Moving on to the international media and how it is ahead of its counterparts, Kamal Siddiqi said that looking back at the last two years of COVID-19 the media was in disarray because they had no experience dealing with this kind of pandemic outbreak.
“Based off feedback, the media is a rat race chasing political stories. Should we have better health reporters? We absolutely should. But the news has been sensationalized,” he said.
Mazhar Abbas added that journalists should be more informed and educate themselves. “We don’t necessarily need specialized doctors for these stories. Organizations like CNN train their journalists about the stories they cover so that they’re informed.”
In closing, Mazhar Abbas said the role of media should send a message that creates awareness to the public about dengue, polio etc. He added that journalists should be more investigative to find the truth within the ethical and legal boundaries.

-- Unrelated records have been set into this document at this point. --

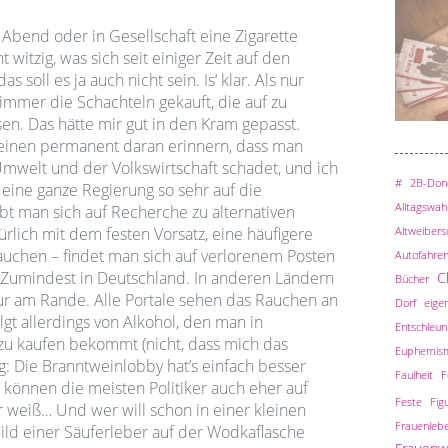
 Abend oder in Gesellschaft eine Zigarette
t witzig, was sich seit einiger Zeit auf den
s soll es ja auch nicht sein. Is‘ klar. Als nur
immer die Schachteln gekauft, die auf zu
en. Das hätte mir gut in den Kram gepasst.
n einen permanent daran erinnern, dass man
Umwelt und der Volkswirtschaft schadet, und ich
#
2B-Done
eine ganze Regierung so sehr auf die
Alltagswah
bt man sich auf Recherche zu alternativen
Altweiber
rlich mit dem festen Vorsatz, eine häufigere
auchen – findet man sich auf verlorenem Posten
Autofahre
1. Zumindest in Deutschland. In anderen Ländern
C
Bücher
nur am Rande. Alle Portale sehen das Rauchen an
Dorf
eigen
olgt allerdings von Alkohol, den man in
Entschleun
 zu kaufen bekommt (nicht, dass mich das
Euphemis
ng: Die Branntweinlobby hat’s einfach besser
Faulheit
F
ht können die meisten Politiker auch eher auf
Feste
Fig
er weiß… Und wer will schon in einer kleinen
Frauenleb
ld einer Säuferleber auf der Wodkaflasche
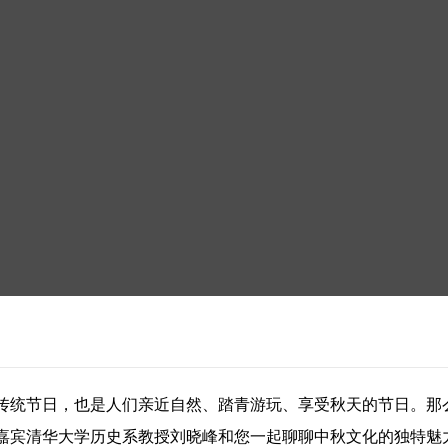
传统节日，也是人们亲近自然、踏青游玩、享受秋天的节日。那
嘉宾清华大学历史系教授刘晓峰和您一起聊聊中秋文化的独特魅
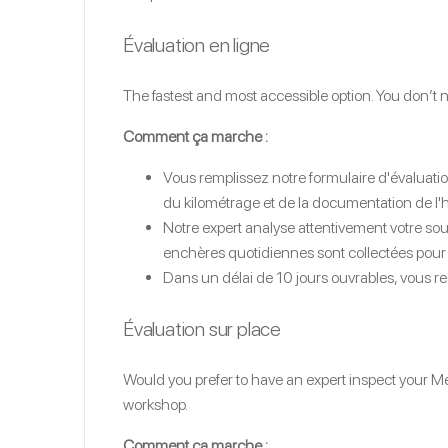
Évaluation en ligne
The fastest and most accessible option. You don’t
Comment ça marche :
Vous remplissez notre formulaire d'évaluatio
du kilométrage et de la documentation de l'h
Notre expert analyse attentivement votre soumi
enchères quotidiennes sont collectées pour 
Dans un délai de 10 jours ouvrables, vous r
Évaluation sur place
Would you prefer to have an expert inspect your Mer
workshop.
Comment ça marche :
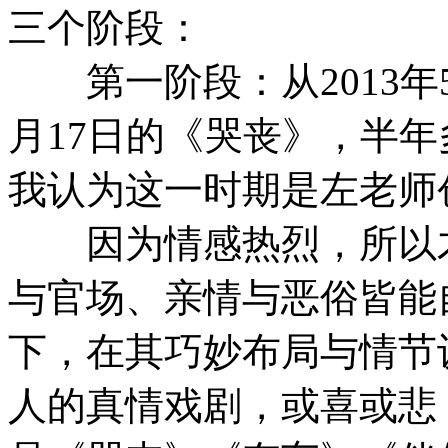
三个阶段：
第一阶段：从2013年5月
月17日的《哭丧》，半年
我认为这一时期是左老师
因为情感热烈，所以才
与官场、亲情与恶俗皆能
下，在其巧妙布局与情节
人的真情戏剧，或喜或悲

Dr. Asima emphasized fact-checking news before sending news forward. Kamal Siddiqi added that disinformation is the biggest challenge. “It’s not always evil intentions, sometimes just the lack of understanding,” he added.
In Pakistan, where the use of mass media is rampant in all social strata, it is important to consider the treatment our media gives to healthcare issues. The existence, or lack thereof, of exclusive channels dedicated to responsible health promotion on radio and television and time slots for specific health-related information, amongst others, needs to be reflected upon, particularly in light of healthcare being a leading pressing need in Pakistan.
“Health journalism has always been important but in a pandemic, mass communication and the need to have credible and consistent sources of information is crucial, more than perhaps ordinary circumstances. And so therefore during COVID-19, the role of media to ensure that we were able to propagate accurate, credible and scientific messages to the public became ever so important,” Dr. Sultan said in his message.
He added that the media played a crucial role in getting the message out.
The SAPM added that there were many reporters who have knowledge of the subject and the health system, however, there was a scientific side that has to be understood because science changes all the time. “It is very important to have a refresher course to ensure journalists are updated with the latest information.”
During the COVID-19 pandemic, for example, while print and electronic media in Pakistan are to be applauded for their proactive control of fake and potentially harmful information, social media was a different story altogether. ‘Informal’ media such as WhatsApp, by and large acts as a free agent. In the COVID-19 context and beyond, the abundance of health-related content and the rapidity of its dissemination over social-media platforms means that the news and information presented for consumption does not pass through the filters of responsible media.
ICON is IHHN’s flagship biennial conference. The conference is designed for IHHN paramedics, researchers, and other healthcare professionals to introduce and showcase their works and connect with other local and global healthcare community members to share and learn from varying experiences. ICON has since become a platform that showcases IHHN’s achievements, its unique work, and its team’s involvement in innovative research projects.
ICON 2022 was held from January 20-23, 2022, in Karachi with the theme of ‘Beyond the Call of Duty. The conference is the first to be held virtually, with the pre-conference workshops and scientific sessions being conducted throughout IHHN facilities across Pakistan. The conference partnered with more than 30 pharmaceutical companies and other corporate partners.